A nonprofit publication of the Kentucky Center for Public Service Journalism

AAA reports that Kentucky leads the way with 6-cent gallon drop as gas prices fall for first time in months

Landing at $2.86, the national average has decreased week-over-week for the first time since November of last year. Today’s average is two cents cheaper on the week. Since last Monday, 45 states also saw their averages decrease or no change at the pump. Kentucky leads them, falling to $2.68 on average, a 6-cent drop from one week ago.

“Growing stock levels and cheaper crude oil prices are putting downward pressure on pump prices for the majority of motorists,” said Lori Weaver Hawkins, public and government affairs manager, AAA Blue Grass. “These are positive signs that less expensive gas prices could be around the corner, but not enough to indicate a steady trend just yet.”

Demand is one factor influencing gas prices. The Energy Information Administration (EIA) reported last week that demand was up by 174,000 barrels per day to 8.6 million barrels per day. That reading is just 222,000 barrels per day short of levels one year ago, when demand started to dip.

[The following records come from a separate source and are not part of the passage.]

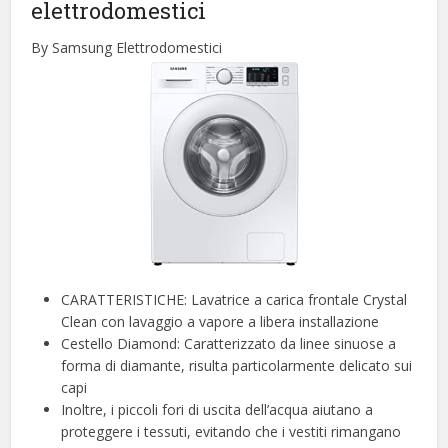
elettrodomestici
By Samsung Elettrodomestici
CARATTERISTICHE: Lavatrice a carica frontale Crystal
Clean con lavaggio a vapore a libera installazione
Cestello Diamond: Caratterizzato da linee sinuose a
forma di diamante, risulta particolarmente delicato sui
capi
Inoltre, i piccoli fori di uscita dell’acqua aiutano a
proteggere i tessuti, evitando che i vestiti rimangano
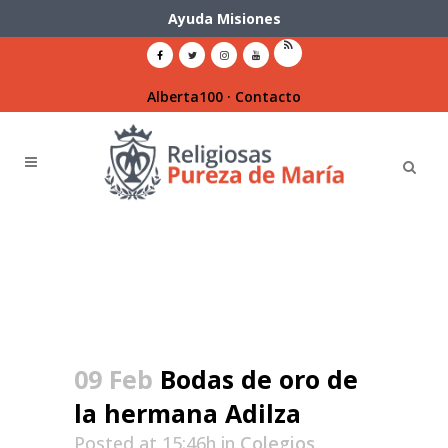
Ayuda Misiones
Alberta100
·
Contacto
09 Feb
Bodas de oro de
la hermana Adilza
Posted at 15:46h
in
Colegios
,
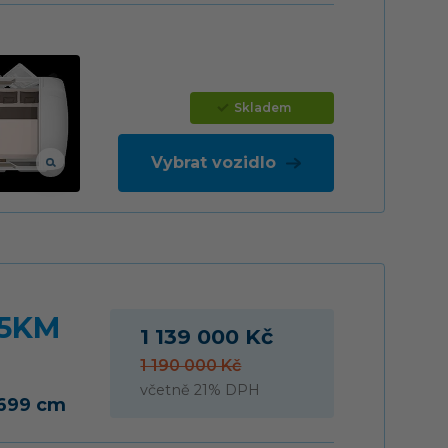
Skladem
Vybrat vozidlo
65KM
1 139 000 Kč
1 190 000 Kč
včetně 21% DPH
 699 cm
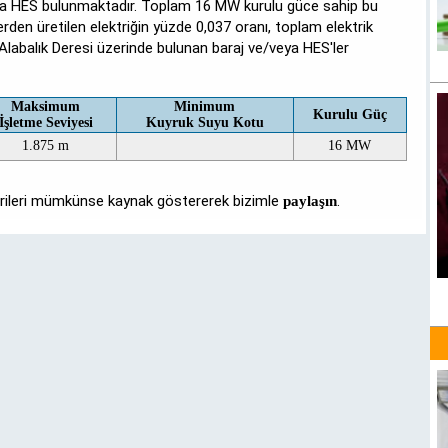
eya HES bulunmaktadır. Toplam 16 MW kurulu güce sahip bu
lerden üretilen elektriğin yüzde 0,037 oranı, toplam elektrik
. Alabalık Deresi üzerinde bulunan baraj ve/veya HES'ler
Maksimum
Minimum
Kurulu Güç
İşletme Seviyesi
Kuyruk Suyu Kotu
1.875 m
16 MW
verileri mümkünse kaynak göstererek bizimle
.
paylaşın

A word of caution, however: if demand continues to increase, prices could follow. Gasoline stocks also saw a moderate increase with a build of 200,000 barrels per day. Meanwhile, refinery utilization hit 82% indicating we could see a larger build in stocks this week, a factor that could help keep pump prices in check.

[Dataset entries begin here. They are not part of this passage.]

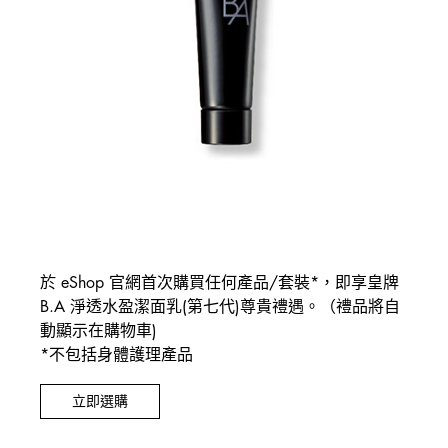
於 eShop 官網首次購買任何產品/套裝*，即享皇牌
B.A 淨透水盈潔面乳(第七代)尊貴禮遇。（禮品將自
動顯示在購物車)
*不包括身體護理產品
立即選購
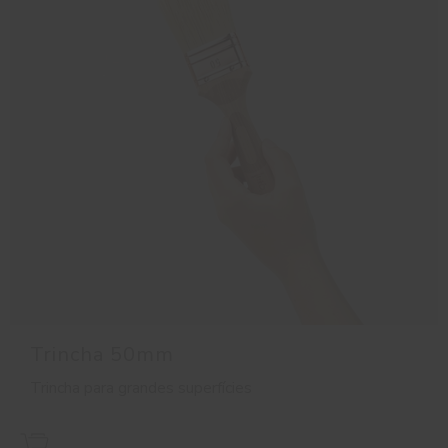
Trincha 50mm
Trincha para grandes superfícies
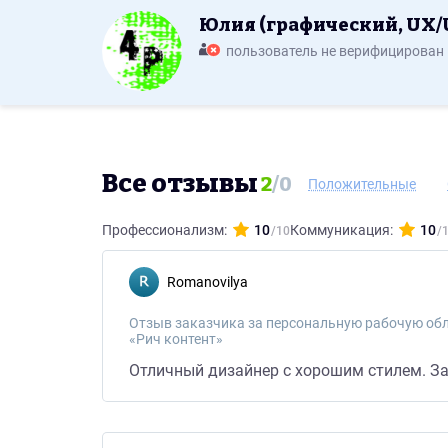
Юлия (графический, UX/
пользователь не верифицирован
Все отзывы
2
/
0
Положительные
Профессионализм:
10
Коммуникация:
10
romanovilya
Отзыв заказчика за персональную рабочую обл
«Рич контент»
Отличный дизайнер с хорошим стилем. За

While a few cents cheaper on the week, the national gas price average is still 15 cents more expensive on the month and 84 cents more expensive on the year. Those gaps, as well as stock levels and demand readings, are likely to widen in coming weeks as this time last year gas prices and related factors started to take a sharp turn due to the pandemic.

The AAA Daily Fuel Gauge Report is the most comprehensive U.S. gas price survey available from any source. More than 100,000 self-serve stations are surveyed daily in compiling the not-for-profit’s report, compared to other price-reporting sources that rely on customer input or surveys from only a limited number of stations. AAA’s reported gas prices reflect what is actually paid at the pump and are not dependent on customers reporting prices nor based on only a small sampling of pumps.

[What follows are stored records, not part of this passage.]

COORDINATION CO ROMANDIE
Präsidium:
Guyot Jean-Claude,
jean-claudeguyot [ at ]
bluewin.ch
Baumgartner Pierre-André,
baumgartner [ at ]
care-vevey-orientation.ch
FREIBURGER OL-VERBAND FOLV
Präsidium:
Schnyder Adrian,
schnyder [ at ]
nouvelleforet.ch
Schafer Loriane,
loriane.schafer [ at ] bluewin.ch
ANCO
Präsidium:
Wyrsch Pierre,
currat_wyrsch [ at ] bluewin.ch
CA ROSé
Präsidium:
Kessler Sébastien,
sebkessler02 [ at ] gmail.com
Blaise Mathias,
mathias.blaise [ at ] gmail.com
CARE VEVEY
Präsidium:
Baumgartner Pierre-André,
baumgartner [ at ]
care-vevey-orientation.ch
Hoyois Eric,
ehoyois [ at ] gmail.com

Here’s what is happening with crude

At the close of Friday’s formal trading session, WTI increased to settle at $60.97. Prices fluctuated throughout the week from a low of $57.76 to a high of $61.55 in reaction to world news, including concerns of new European Union lock downs and tight vaccination supplies throughout local economies.

Also affecting the price of crude was news Thursday of a stranded container ship, which continued to block the Suez Canal, a major international oil-supply route. Reports out now indicate that the ship has partially been refloated. While ships started to re-route last week, oil deliveries could be delayed. This is likely to have limited impact here as US oil production should be able to keep stateside supply balanced and in turn, prices stable until the canal clears.

Gas Prices Continue Higher Across the Bluegrass

Today’s average of $2.68 in Kentucky is 6 cents lower than last week, but still 12 cents more than a month ago. Today’s gas price in Kentucky is 98 cents higher than the Commonwealth’s average of $1.70 seen a year ago.

In Lexington, the average price is down 6 cents from last week to land at $2.74. That’s still 17 cents higher than a month ago.

Surrounding communities have also seen gas prices drop in the past week, most by over a nickel. In Nicholasville, the average price is down 8 cents, now at $2.64. Georgetown is down 7 cents, now averaging $2.68. Versailles is holding steady at $2.79, while Winchester is down 7 cents to land at $2.72. Richmond is down 3 cents, landing at $2.79.

The Covington and the Elizabethtown/Fort Knox metro areas have the lowest prices in the state at $2.59. Louisville is again the high spot in the Commonwealth at $2.77, despite dropping 9 cents week-over-week.

Quick Stats

• The nation’s top 10 most expensive averages: California ($3.87), Hawaii ($3.64), Washington ($3.32), Nevada ($3.31), Oregon ($3.17), Utah ($3.15), Alaska ($3.11), Arizona ($3.09), Washington, D.C. ($3.03) and Idaho ($3.03)

• The nation’s top 10 weekly changes: Kentucky (−6 cents), Delaware (−6 cents), Hawaii (+5 cents), North Carolina (−4 cents), Idaho (+4 cents), Maryland (−4 cents), Illinois (−4 cents), South Carolina (−4 cents), Florida (−3 cents) and Pennsylvania (-3 cents).